Oh...thought this was going to be a thread about proper V twins.....


----------



## BondandBigM (Apr 4, 2007)

marmisto said:


> My first home made harley, an ironhead sportster in rigid frame, wobbly forks crap brakes and stage one tuning!
> 
> This was one fun bike to ride went like a rocket, handled like a blancmange and added years on when trying to stop.
> 
> next..


Ahead of your time 

Ducati's are nice but nothing sounds like a big Harley, I was fortunate enough to be working in Chicago during Harley's 95th. The office was right at the side of the main highway to Milwaukee so it was wall to wall Harley's passing by for a week. I also went to bike week for a day at Daytona one year which was awesome and again wall to wall Harley, not a Jim the Jap to be seen :lol:

That being said a mate of mine has one of these.


----------



## marmisto (Jan 1, 2009)

My little sister rides and races ducatis, but i can't get on with them since my desmo days of constant tweaking, oil leaking delicate little toys- now my old jota ...... there was one italian bike worth buying....... but we're talking v twins here - they don't count if you can't see the engine and don't say "Monster" the clues in the title!


----------



## KEITHT (Dec 2, 2007)

marmisto said:


> now my old jota ...... there was one italian bike worth buying.......
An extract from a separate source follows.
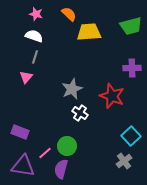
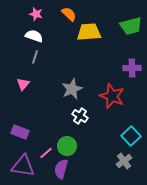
pink triangle: moved 3 px left, 7 px down
white cross: moved 3 px down
pink line: moved 1 px right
Ah..if we are talking Laverda's.....










You may have guessed i have a weakness for the Italians.....this is a great bike....only let down by the aging and less than dependable engine, well if you bore out a 50's design to the limit..its going to be a bit touch and go...sigh

My previous venture into Italian bikes didn't go to well either....first a Benelli TRE....doh...but not to be put off, then a TRE RS...a sometimes brilliant but ultimately flawed bike...purchased just before the factory went into meltdown... :cry2:

Test rode a Buell once and really quite liked that...so perhaps i should buy a Harley....would certainly save my aching back...


----------



## thorpey69 (Feb 8, 2006)

Just to be pedantic,but Ducatis are L twins


----------



## Boxbrownie (Aug 11, 2005)

So who's gonna be first with a piccy of a Veronica with big t*ts :tongue2:


----------



## thunderbolt (May 19, 2007)

Boxbrownie said:


> So who's gonna be first with a piccy of a Veronica with big t*ts :tongue2:


Your wish is my command. :lol:


----------



## thunderbolt (May 19, 2007)

Not being a biker, but a Harley has always appealed to me. There is someting about the noise of that ubiquitous V-twin. I came across this beastie while looking for some pics. Powered by a 180bhp supercharged version of the V-twin. More pics and specs for those interested here.


----------



## michaelh (Oct 1, 2007)

If i get another bike it will be a v-twin. Like the idea of a harly but really want a monster. My mate has a 996, nice bike.


----------



## BondandBigM (Apr 4, 2007)

I usually have a look through the Chops on US Ebay, this one popped out at me, no flash chrome or bits you don't need, just looks like it's built to do the business. It appeals to my minimalist outlook these days.


----------



## Silver Hawk (Dec 2, 2003)

I'm not sure I should be showing these....:fear:...but used to be heavily into BSA V-twins from the 1920s.

The first photo is me riding in the 1985 Banbury Run on a 1926 BSA 1000cc SV V-twin --- flippin 'eck, thats 24 years ago. Used to have two of these --- the second one having the smaller 770cc engine. Goodness...I'm wearing corduroy trousers  .


----------



## MarkF (Jul 5, 2003)

BondandBigM said:


> I usually have a look through the Chops on US Ebay,


I waste plenty of hours doing the same. I don't like the tassle and chrome thing thing, I do like Boneshaker Chops, check them out.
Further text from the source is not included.